*** DATA SUPPLIED Section Begins ***

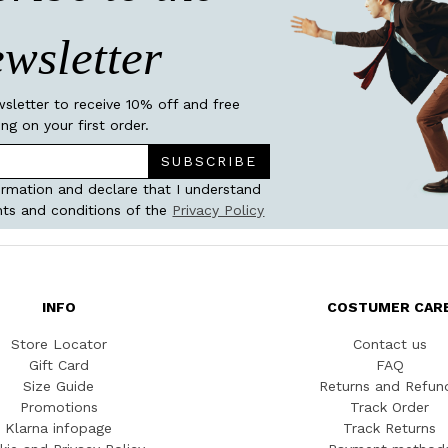
wsletter
wsletter to receive 10% off and free
ing on your first order.
SUBSCRIBE
ormation and declare that I understand
ts and conditions of the
Privacy Policy
INFO
COSTUMER CAR
Store Locator
Contact us
Gift Card
FAQ
Size Guide
Returns and Refun
Promotions
Track Order
Klarna infopage
Track Returns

*** DATA SUPPLIED Section Ends ***

WHAT YOU ARE ASKED TO DO ▸ Each line above is to be copied exactly, and the pictures are to be dropped.

RESPONSE TO THE TASK ▸
wsletter
wsletter to receive 10% off and free
ing on your first order.
SUBSCRIBE
ormation and declare that I understand
ts and conditions of the
Privacy Policy
INFO
COSTUMER CAR
Store Locator
Contact us
Gift Card
FAQ
Size Guide
Returns and Refun
Promotions
Track Order
Klarna infopage
Track Returns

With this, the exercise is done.